■ WHAT YOU WILL DO: Set the images aside and retype the whole listing exactly.

--*--

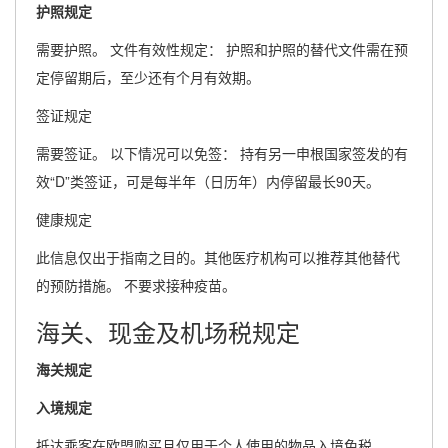
护照规定
需要护照。 文件有效性规定： 护照和护照的替代文件需在预
定停留期后，至少还有个月有效期。
签证规定
需要签证。 以下情况可以免签： 持有另一申根国家签发的有
效“D”类签证，可是每半年（日历年）内停留最长90天。
健康规定
此信息仅出于指南之目的。其他医疗机构可以推荐其他替代
的预防措施。 不要求接种疫苗。
海关、现金及机场税规定
海关规定
入境规定
抵达乘客在欧盟购买且仅用于个人使用的物品入境免税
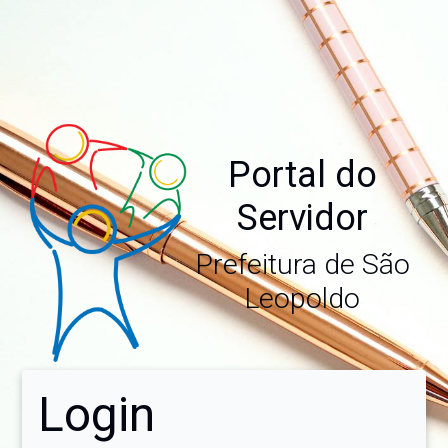
Portal do
Servidor
Prefeitura de São
Leopoldo
Login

--*--

■ TASK SOLUTION:
护照规定
需要护照。 文件有效性规定： 护照和护照的替代文件需在预
定停留期后，至少还有个月有效期。
签证规定
需要签证。 以下情况可以免签： 持有另一申根国家签发的有
效“D”类签证，可是每半年（日历年）内停留最长90天。
健康规定
此信息仅出于指南之目的。其他医疗机构可以推荐其他替代
的预防措施。 不要求接种疫苗。
海关、现金及机场税规定
海关规定
入境规定
抵达乘客在欧盟购买且仅用于个人使用的物品入境免税
Portal do
Servidor
Prefeitura de São
Leopoldo
Login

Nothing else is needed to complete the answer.